A curious example of the executives’ retro thinking is that an internal Toshiba email actually referred to METI as MITI (Ministry of International Trade and Industry), the 20th century name for the ministry.
Even then-chief cabinet secretary, now Prime Minister Yoshihide Suga is believed to have been in the loop. In any case, METI was receptive. Perhaps that related to the substantial number of government infrastructure contracts Toshiba has – or perhaps METI, too, was nostalgic for the trade ministry’s 1970s-80s swagger.
In fact, the strategy was effective. At least one major shareholder was convinced by METI to withdraw one of the shareholder proposals before the 2020 shareholders’ meeting, while another was hesitant to exercise voting rights for fear of METI sanction.
The independent report concluded that the collusion between METI and the Toshiba executives was potentially illegal and resulted in unfair management of the 2020 general meeting. METI, of course, insists there has been no wrongdoing.
The entire incident reveals that – in spite of the reorganization of Japan’s regulatory structure and substantial reforms of the Corporations Law during Japan’s lost decades, before and after the turn of the century – both bureaucrats in METI and executives of at least one major Japanese corporation still engage in late 2oth century practices that Japan purports to have abandoned. Indeed, Japan Inc still exists.
Some implications of this have the potential to set back Japan’s program to reposition itself on the world economic stage.
For many outsiders, learning that Toshiba’s executives were successful in appealing to METI to exercise its influence has been cause to reexamine the prosecution of Carlos Ghosn – questioning whether the then corporate chairman’s arrest at the behest of Nissan executives was in fact based on the same strategy: Enlist the government to do the dirty work.
The most visible government organization allied with Nissan in the Ghosn case has been the Tokyo Public Prosecutors’ Office. However, former top-level METI bureaucrat Masakazu Toyoda – filling a post-retirement job as Nissan outside director – has been the “brains” behind the corporate coup, Ghosn and co-author Philippe Riès allege in their recent Paris-published book Le Temps de la Verite (Time for the Truth).
Beyond excessive government-corporate closeness, a lesser known but perhaps deeper systemic flaw in the surviving version of Japan Inc is the disconnect or lack of cooperation between Japan’s government ministries – due to what students of governance call “siloization,” translating into isolation from one another.
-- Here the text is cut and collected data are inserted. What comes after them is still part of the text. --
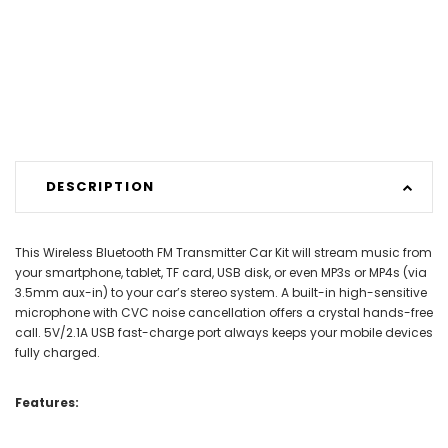
DESCRIPTION
This Wireless Bluetooth FM Transmitter Car Kit will stream music from
your smartphone, tablet, TF card, USB disk, or even MP3s or MP4s (via
3.5mm aux-in) to your car’s stereo system. A built-in high-sensitive
microphone with CVC noise cancellation offers a crystal hands-free
call. 5V/2.1A USB fast-charge port always keeps your mobile devices
fully charged.
Features:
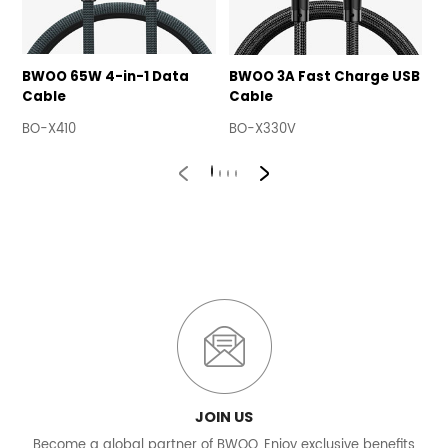
BWOO 65W 4-in-1 Data
BWOO 3A Fast Charge USB
B
Cable
Cable
U
BO-X410
BO-X330V
B
JOIN US
Become a global partner of BWOO, Enjoy exclusive benefits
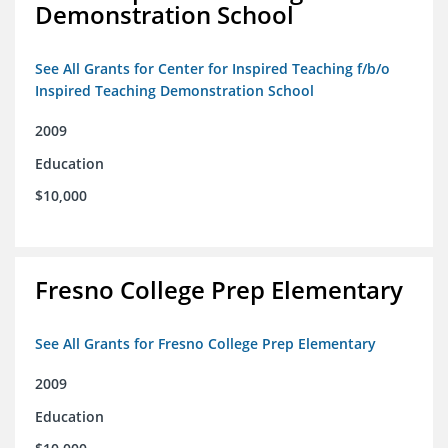
Demonstration School
See All Grants for Center for Inspired Teaching f/b/o
Inspired Teaching Demonstration School
2009
Education
$10,000
Fresno College Prep Elementary
See All Grants for Fresno College Prep Elementary
2009
Education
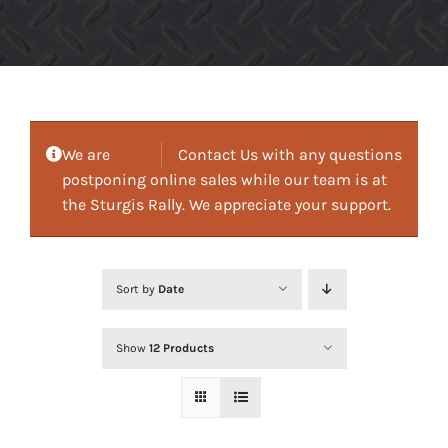
We are
Contact Us with any questions
postponing online sales while our team is at
the Sturgis Rally. We appreciate your support.
Sort by
Date
Show
12 Products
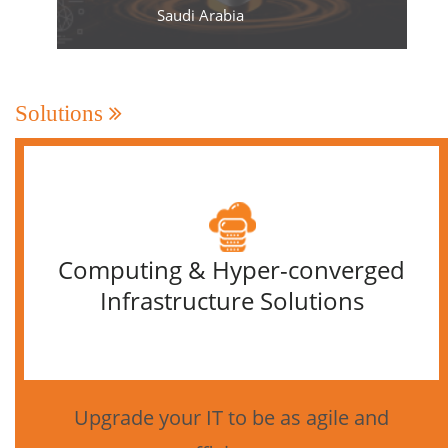
Saudi Arabia
Solutions
Computing & Hyper-converged
Infrastructure Solutions
Upgrade your IT to be as agile and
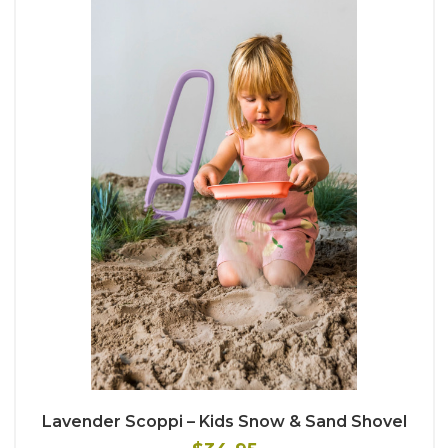
Lavender Scoppi – Kids Snow & Sand Shovel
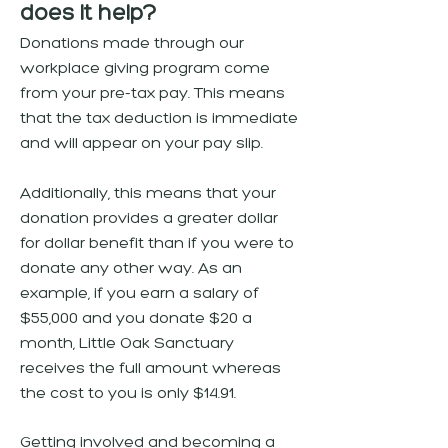
does it help?
Donations made through our
workplace giving program come
from your pre-tax pay. This means
that the tax deduction is immediate
and will appear on your pay slip.
Additionally, this means that your
donation provides a greater dollar
for dollar benefit than if you were to
donate any other way. As an
example, if you earn a salary of
$55,000 and you donate $20 a
month, Little Oak Sanctuary
receives the full amount whereas
the cost to you is only $14.91.
Getting involved and becoming a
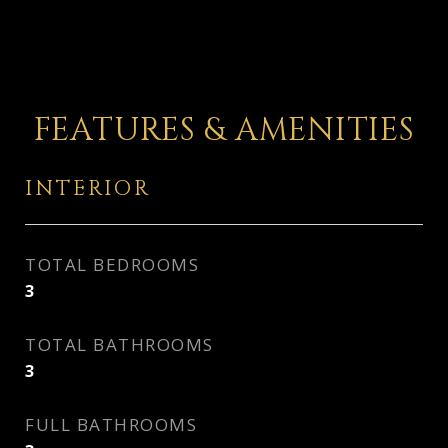
FEATURES & AMENITIES
INTERIOR
TOTAL BEDROOMS
3
TOTAL BATHROOMS
3
FULL BATHROOMS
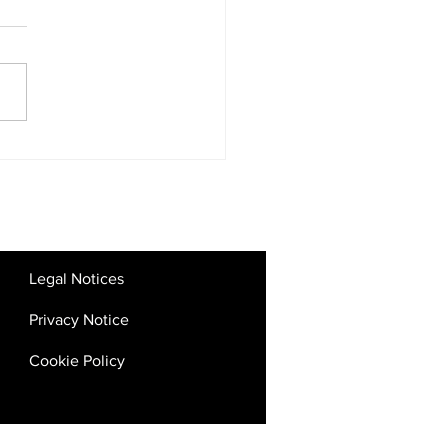
tal Competition Rules:
 the UAE’s Big Tech
kdown Means for SMEs
Startups
Legal Notices
Privacy Notice
Cookie Policy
The Ministry of Finance and the Financial Services Agency have been steadily working to position Tokyo as a regional financial center and Japan as a sound market with robust governance and business practices where overseas investors can thrive.
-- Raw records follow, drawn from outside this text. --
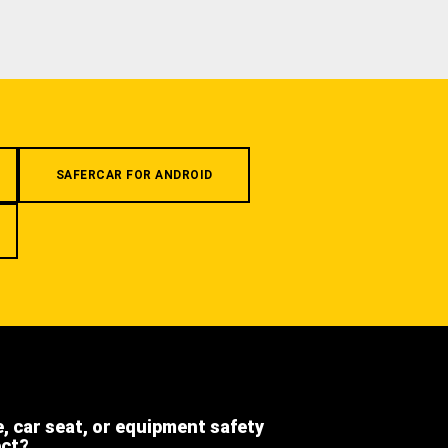
SAFERCAR FOR ANDROID
e, car seat, or equipment safety
ect?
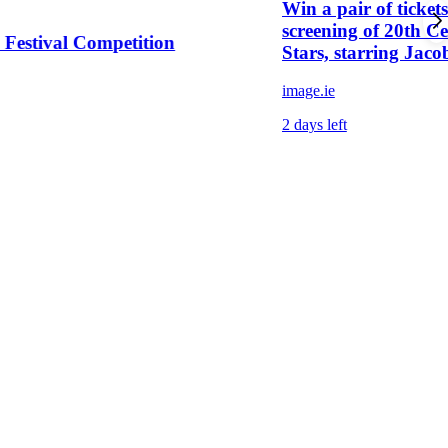
Win a pair of tickets
screening of 20th C
c Festival Competition
Stars, starring Jaco
image.ie
2 days left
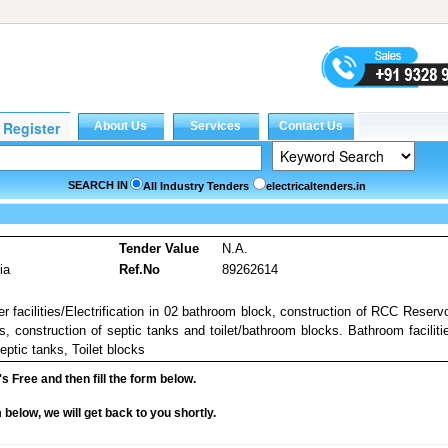
SEARCH IN
All Industry Tenders
electricaltenders.in
s
Tender Value
N.A.
ia
Ref.No
89262614
 facilities/Electrification in 02 bathroom block, construction of RCC Reservo
s, construction of septic tanks and toilet/bathroom blocks. Bathroom faciliti
ptic tanks, Toilet blocks
it's Free and then fill the form below.
rm below, we will get back to you shortly.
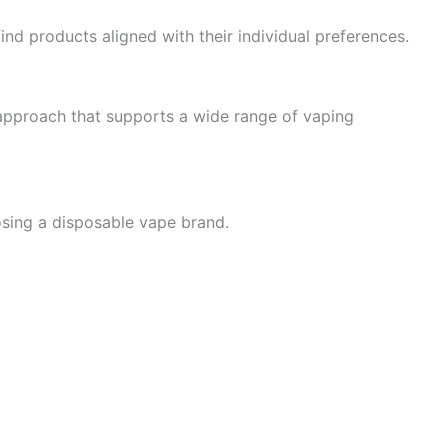
ind products aligned with their individual preferences.
 approach that supports a wide range of vaping
osing a disposable vape brand.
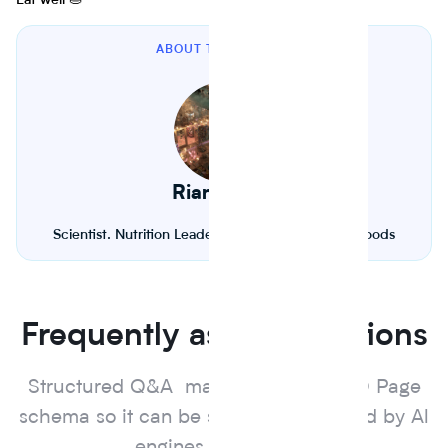
Eat well 🥧
ABOUT THE AUTHOR
Riana Lynn
Scientist. Nutrition Leader. Founder of Journey Foods
Frequently asked questions
Structured Q&A marked up with FAQ Page
schema so it can be surfaced and cited by Al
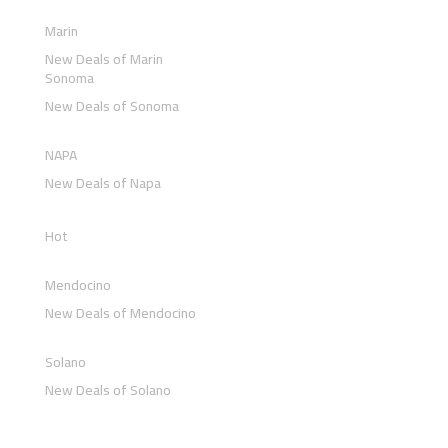
Marin
New Deals of Marin
Sonoma
New Deals of Sonoma
NAPA
New Deals of Napa
Hot
Mendocino
New Deals of Mendocino
Solano
New Deals of Solano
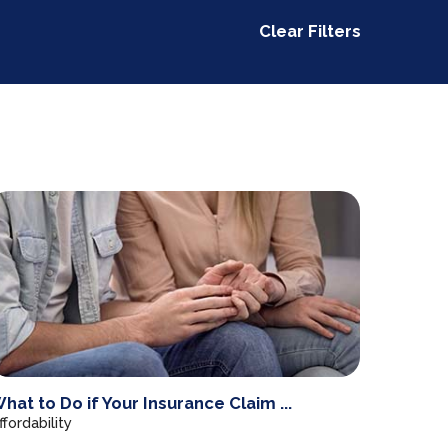
Clear Filters
hat to Do if Your Insurance Claim ...
ffordability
METI, on the other hand, seems to have taken a very different view, seeing overseas investors as dangerous disruptors whose voices should not be heard even if they are financing business endeavors.
There is reason to hope that Japan’s corporate governance reforms will prevail in the end. At Toshiba’s 2021 annual general shareholders’ meeting last Friday, Board chairman Osamu Nagayama failed to win re-election – a clear indication of shareholder displeasure with the conduct of Toshiba executives as revealed by the June 10 report.
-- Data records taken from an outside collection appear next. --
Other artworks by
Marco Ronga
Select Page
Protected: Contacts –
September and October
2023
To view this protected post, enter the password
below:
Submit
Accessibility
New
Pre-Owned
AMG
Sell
Toshiba had earlier withdrawn the candidacy of two directors in an attempt to avoid such an embarrassment. Perhaps now Toshiba’s executives understand better the need for robust governance and satisfied shareholders.
Vicki L. Beyer is a professor of law in the Business Law Department of Tokyo’s Hitotsubashi University Graduate School of Law, teaching corporate governance and employment law. A lawyer admitted to practice in the American state of Washington, she spent 17 years as an in-house lawyer with an American multinational. She also serves as kanji (standing auditor) of the Foreign Correspondents’ Club of Japan.